Stone Barrington returned from drinks while Teddy was still in his suite waiting for Kevin Cushman to call him back. The TV was turned to an international version of CNN and a bucket of ice was melting on the table next to the television. Teddy had his shoes off and was lying on the largest couch in the suite, about to fall asleep again, when Stone entered.
“I can come back when you’ve left if you need the place to yourself,” Teddy said, not moving from his position on the couch.
“Nonsense,” Stone said. “Were you having a drink with that melting ice or using it to nurse that knot on your head?”
“What knot on my head?”
Teddy put his hand up instinctively to his forehead and felt around until he hit a small soft patch that made him flinch when he touched it. He got off the couch and went into the bathroom to look at himself in the mirror.
“Did you fall off the bed when you were napping?” Stone asked.
“I wasn’t napping. I think that woman did this to me.”
Stone smiled widely.
“A woman. I see. So definitely no napping. Just bruising?”
“I wasn’t going to bed with her. It was Dale Gai. The woman Peter sent to come and find me in Hong Kong.”
“Why wouldn’t you go to bed with Dale Gai, if she were interested? There is nothing about her looks that would make any natural man turn away from her advances.”
“It’s not her looks that concern me, but her skills. I was sleeping in the airport lounge and she attacked me. Now it looks like she left a mark.”
Teddy could feel a ball of anger rising in his chest, but he couldn’t figure out why. This wasn’t the first time he’d been attacked, not even the first time he’d been attacked by a woman. And it did seem like it was all a misunderstanding. Still, he felt uncomfortable at how she had found his weak spots. And in his sleep-deprived state, Teddy didn’t like feeling uncomfortable.
“Are you okay?” Stone asked when Teddy started to wobble.
“Fine,” Teddy said. “I just need sleep.”
“I can’t offer sleep, but the drinks at the film festival lounge were terrible and I think we could both use a good steak to go with them.”
As Stone talked, there was a knock on the door and then Dino Bacchetti entered.
“There’s a party in our room and nobody invited me,” Dino said.
“No party, just some melting ice and a bruised movie producer,” Stone said.
Dino looked at the bruise on Teddy’s head and winced.
“You run into a wall or something?”
“Dale Gai punched him while he was sleeping in an airport lounge in Hong Kong,” Stone said.
“Is that some kind of new kinky thing I’m too old to know about?” Dino asked.
“It was just a misunderstanding.”
“We were going to go for steaks and real drinks,” Stone said.
“Now that sounds like a party,” Dino said.
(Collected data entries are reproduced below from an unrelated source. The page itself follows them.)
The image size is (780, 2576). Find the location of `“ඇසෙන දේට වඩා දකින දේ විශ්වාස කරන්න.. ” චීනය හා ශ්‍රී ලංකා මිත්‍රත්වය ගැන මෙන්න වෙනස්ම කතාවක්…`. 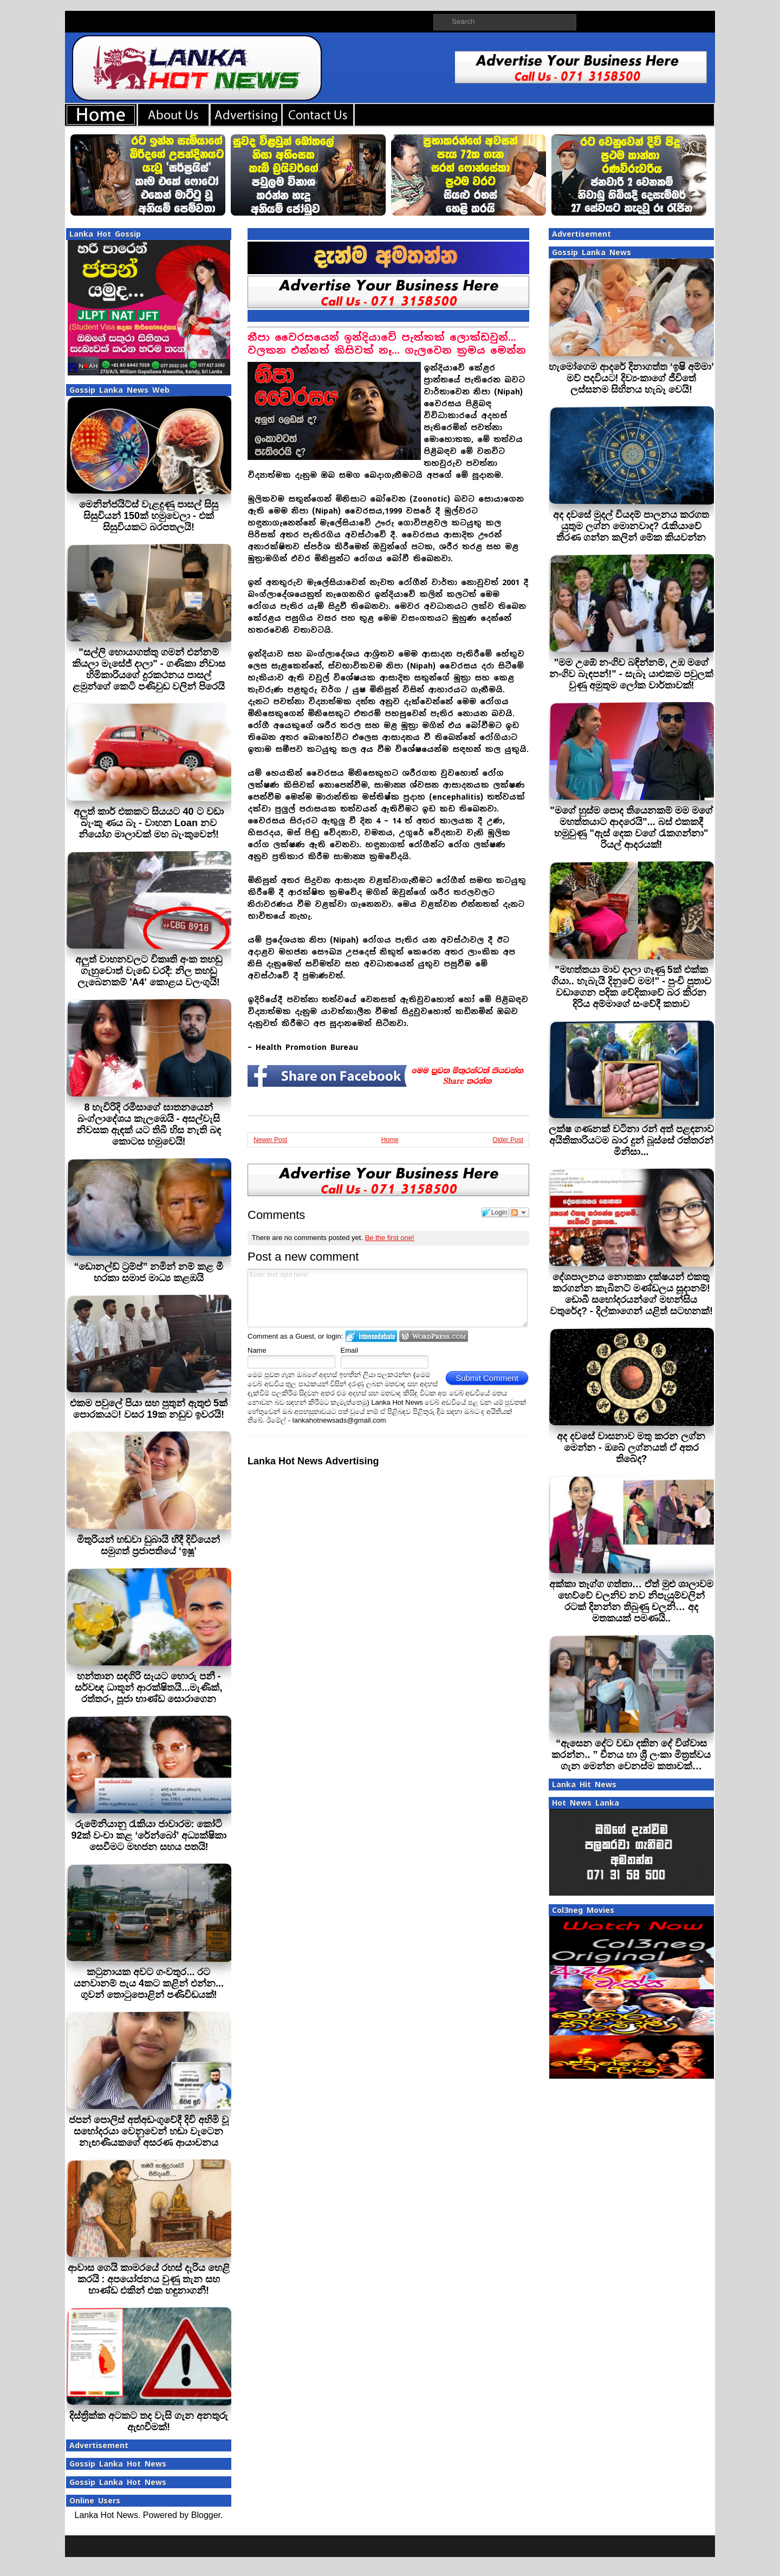

“ඇසෙන දේට වඩා දකින දේ විශ්වාස කරන්න.. ” චීනය හා ශ්‍රී ලංකා මිත්‍රත්වය ගැන මෙන්න වෙනස්ම කතාවක්… is located at coordinates (631, 1755).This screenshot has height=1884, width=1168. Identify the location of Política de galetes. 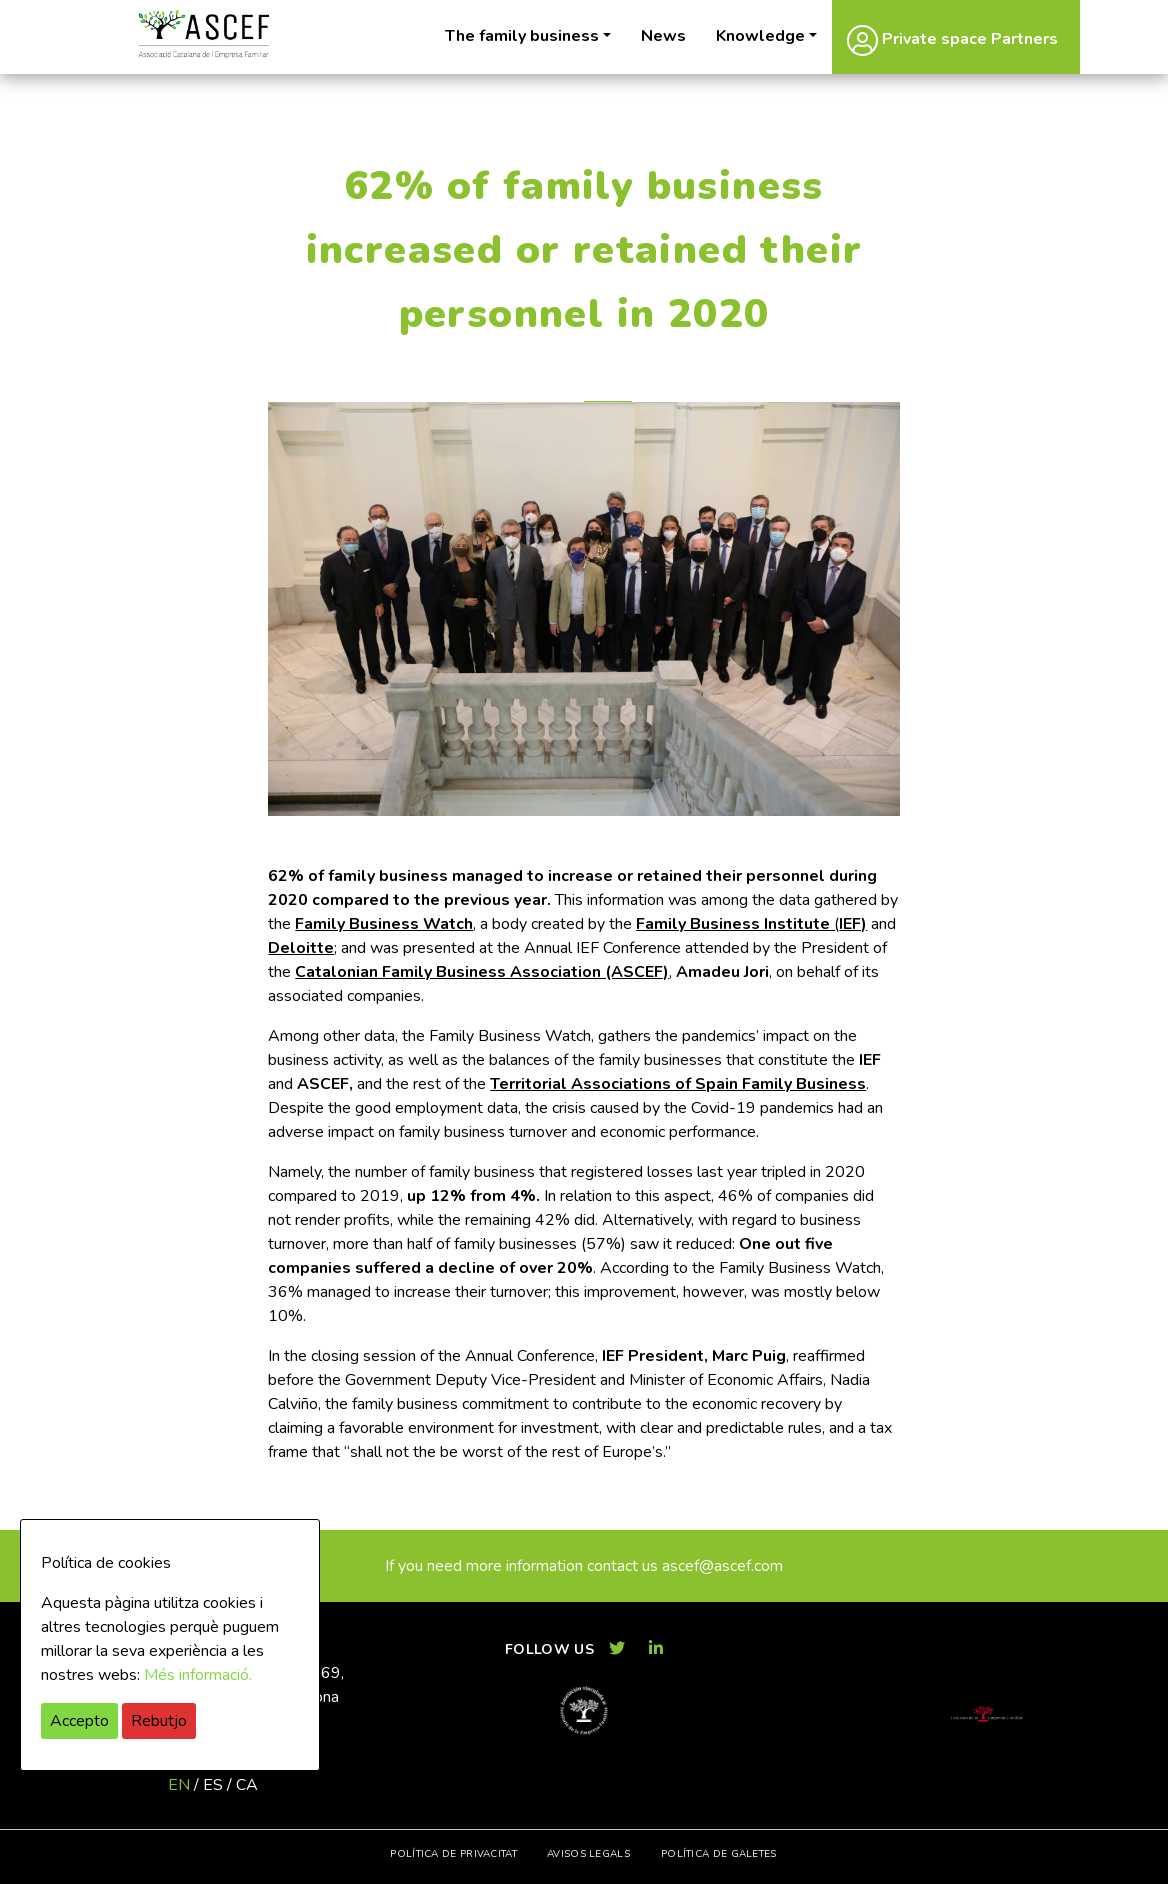
(719, 1854).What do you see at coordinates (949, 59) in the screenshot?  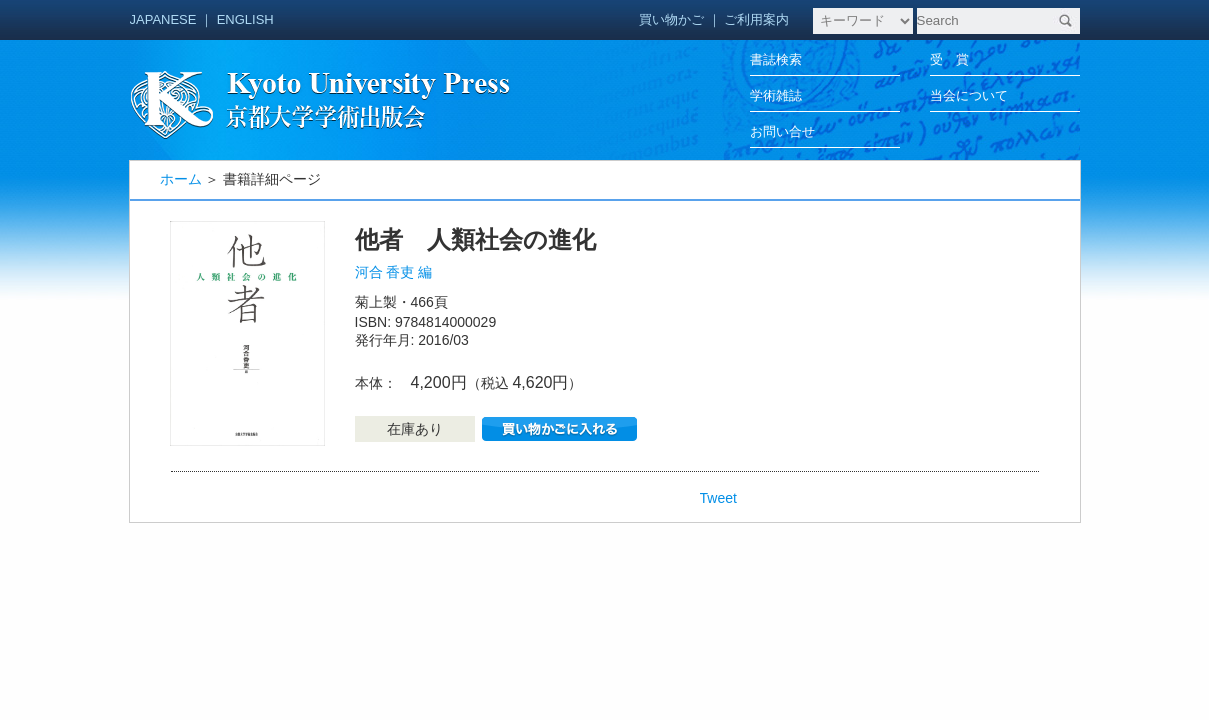 I see `受 賞` at bounding box center [949, 59].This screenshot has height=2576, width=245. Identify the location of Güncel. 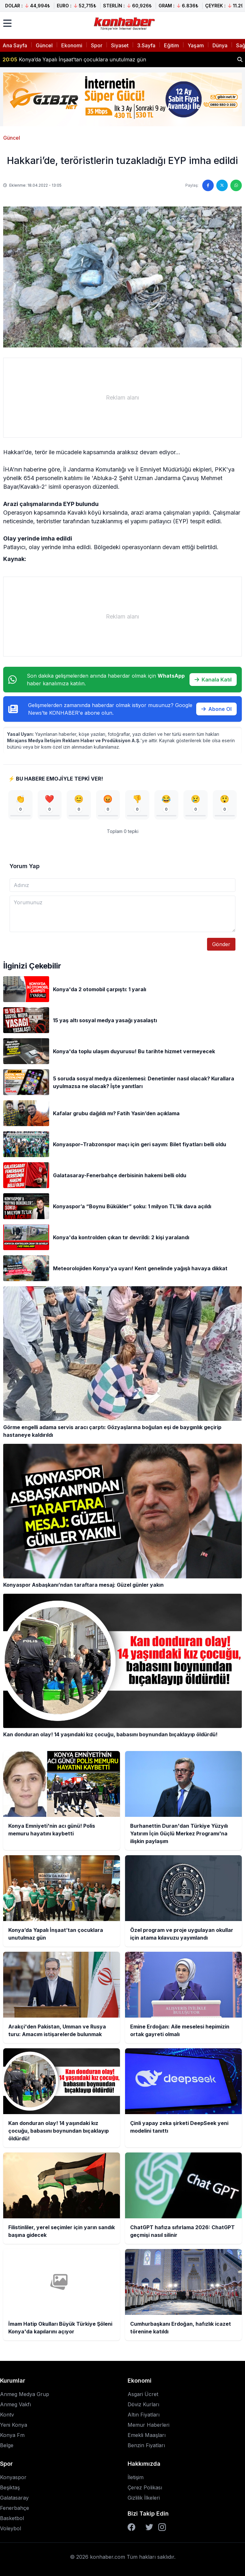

The Oasis Grill sat at the top of the Golden Desert Casino and had dazzling views of the Cotai Strip, Macau’s newest strip of glittering casinos and resort hotels, which was the city’s latest attempt to turn Macau into a larger, richer copy of Las Vegas. The hotels along the strip were all owned by foreign investors, from the U.S. and Europe mostly, and included names familiar in Vegas like Sands, Caesars, and Wynn.
Teddy, Stone, and Dino ordered porterhouse steaks aged in Himalayan salt, along with doubles of Knob Creek and talked about the video and the blackmail letter. Dino was still fuming about it.
“It’ll be taken care of,” Stone said, waving with his drink hand in Teddy’s direction.
“I’ll call Millie Martindale,” Teddy said. “She’s been working with Lance Cabot on and off at the CIA. She might know more about this.”
“We know the video is fake, and doesn’t reflect what was actually happening at the time. Which means anybody who was watching the live security feed wouldn’t have seen anything out of the ordinary.”
“I’ll talk to casino security as well and see if there’s anything else they forgot to tell us.”
“Did Peter or Ben mention anything else?”
“They don’t run into this stuff in the U.S.,” Dino said. “We haven’t had gang activities on movie sets for decades.”
“There does seem to be an outlaw atmosphere here that’s probably too raw for good guys like Peter and Ben,” Teddy said.
“They just came over to help, and look what happened. No good deed goes unpunished, I guess,” Dino said.
Stone waved his hands to try and shut down the conversation.
“There’s no sense in being sad and gloomy. Our plane leaves in a few hours and our friend Teddy here will stay behind to find out what happened and make sure anyone responsible gets what’s coming to them.”
“You know who I am and what I do,” Teddy said. “Once I start, I’m not going to stop until I finish it my way.”
“We’ll have a drink waiting for you when you return. And maybe after this you can find a woman to pal around with who doesn’t leave you bruised.”